The topic of patent reform has long pitted the pharmaceutical/biotech industry against the high-tech sector. Starkly different business dynamics are largely to blame for this disconnect. Polar-opposite perspectives on injunctions are understandable when one considers that the typical life cycle for a drug is in excess of 10 years and that for an electronic device is less than a year. As well, one patent may apply to a specific drug, whereas thousands of patents apply to an average cell phone, making the impact of licensing and litigation settlements very different on each party's bottom line. Since the Supreme Court provided added certainty over injunctions last year with the four-step test outlined in the eBay decision, a fundamental roadblock for patent reform has been removed. Indeed, injunctions are not part of the current legislative proposal, and many people are optimistic that 2007 will be the year of patent reform. And the prospects do look favorable, with identical bills being introduced into the House (H.R. 1908) and Senate (S.1145) and associated bipartisan support.
However, patent reform efforts have started strong and fizzled out several times over the past decade, most recently with the Patent Reform Act of 2005. Meanwhile, patent fights have threatened to cripple many of the world's largest technology companies (Microsoft, RIM, Apple, et al.) and have stifled innovation and risk-taking. The root cause of much of this is poor patent quality, combined with limited recourse to challenge patent validity and litigation abuses. These issues, along with the emergence of the "nonpracticing entity" or "patent troll" business model, have created the perfect storm for the technology industry. All things being equal, the upfront cost and distraction to fight a questionable claim of infringement is greater than the cost to settle and trolls know the "settlement line." As well, the Supreme Court's recent decision to overrule the obviousness test in KSR v. Teleflex has the potential to inject even more uncertainty and risk into the mix. It is far more likely that it will be the courts that try to sort out the obviousness question over the next two to four years than any legislative reform.

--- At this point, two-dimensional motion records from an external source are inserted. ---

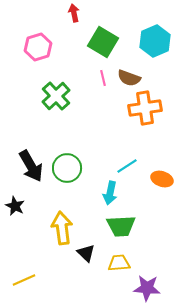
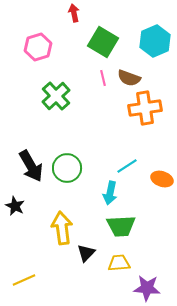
black triangle: rotated 30 degrees clockwise
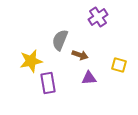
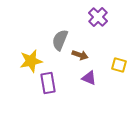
purple cross: rotated 12 degrees counterclockwise
purple triangle: rotated 28 degrees clockwise
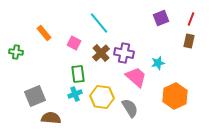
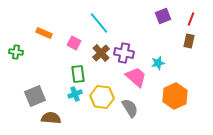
purple square: moved 2 px right, 2 px up
orange rectangle: rotated 28 degrees counterclockwise
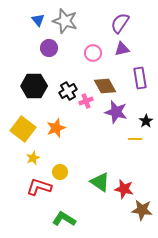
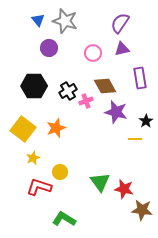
green triangle: rotated 20 degrees clockwise
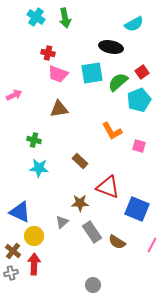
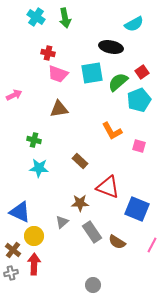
brown cross: moved 1 px up
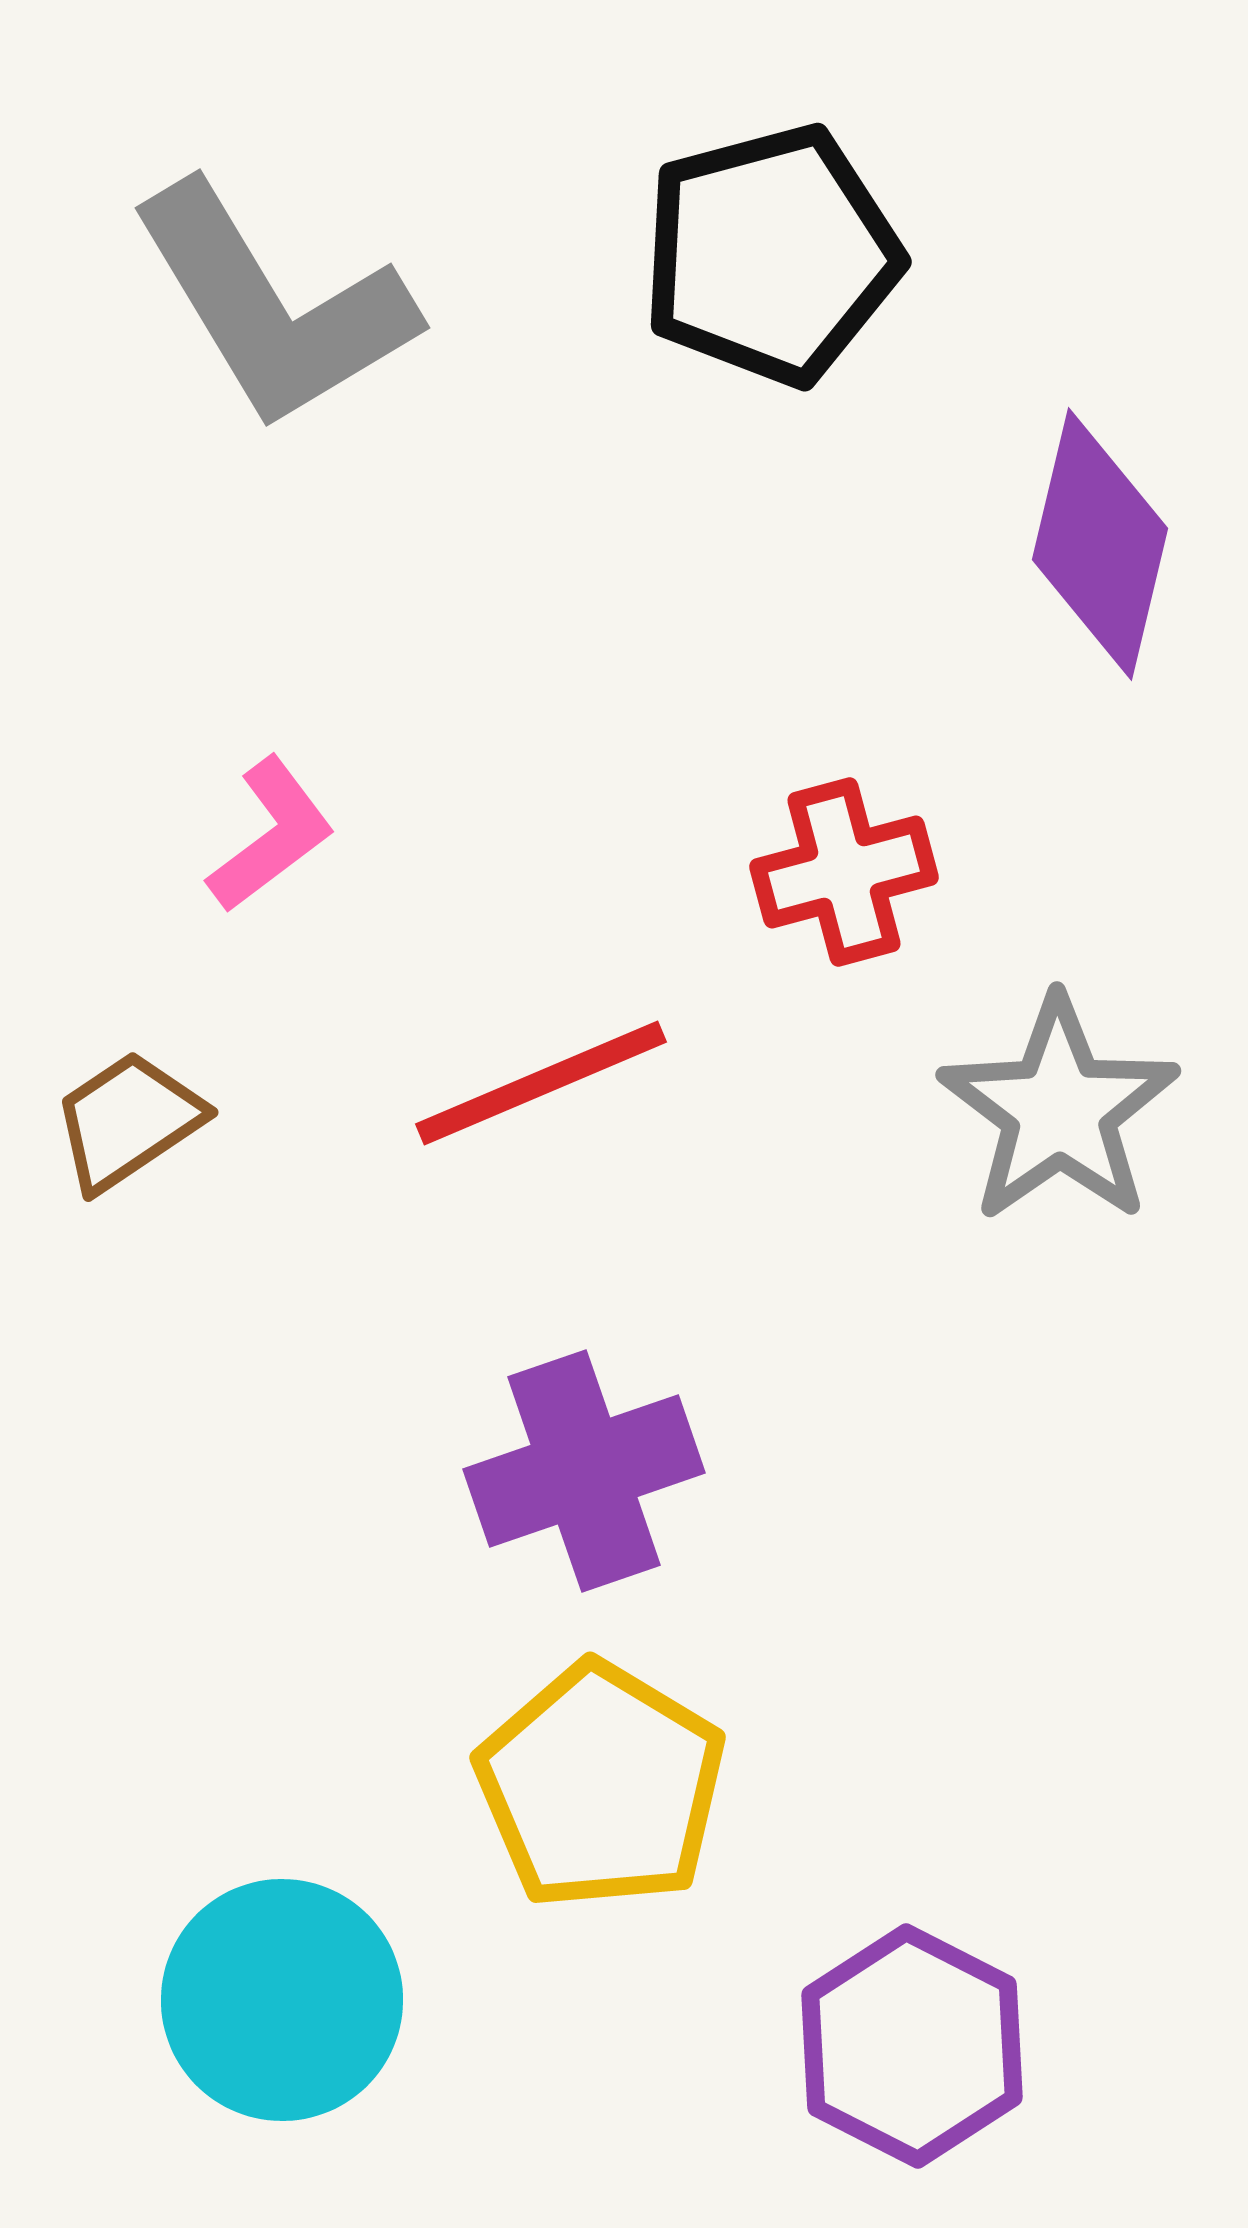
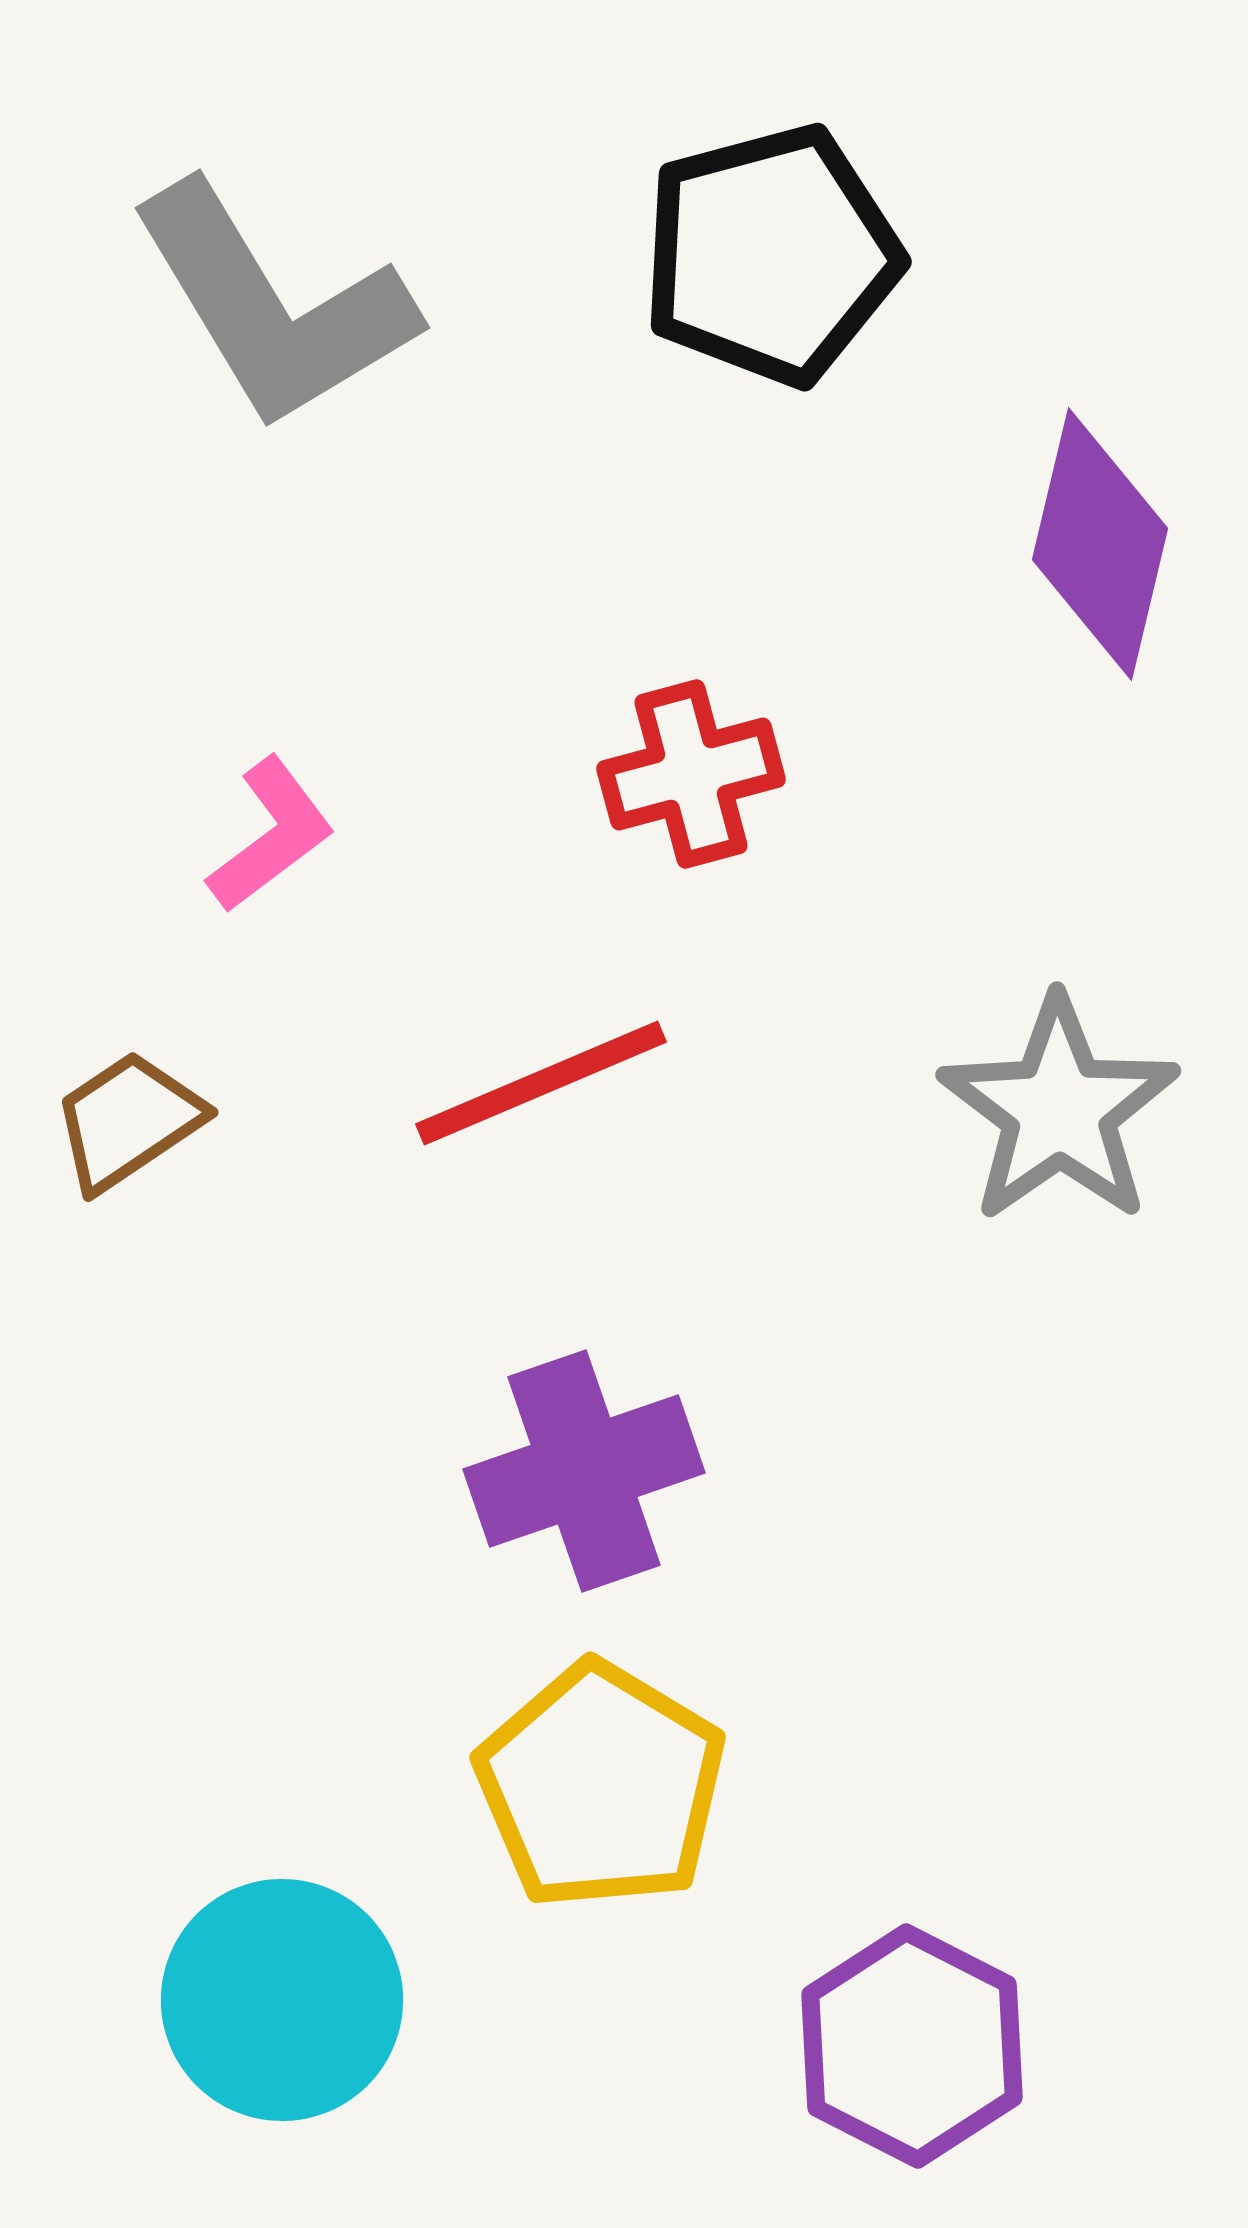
red cross: moved 153 px left, 98 px up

In essence, poor-quality patents have become a "tax" on doing business and on innovation. At the same time, PTOs are flooded with nuisance filings and the courts with nuisance cases. Technology companies with inventions to protect face PTO backlogs well in excess of four years, often longer than the product life cycle for the technology in question. As well, public technology companies can become embroiled in cases that drag on for years, adding undue risk and uncertainty for clients, investors and employees alike. In an established technology company, an "if it ain't broke, don't fix it" mentality may start to emerge. New innovations and new technologies that are able to supplant older ones bring undue business risk and uncertainty. Over time, this will stifle domestic innovation and make U.S. companies even more susceptible to offshore competition.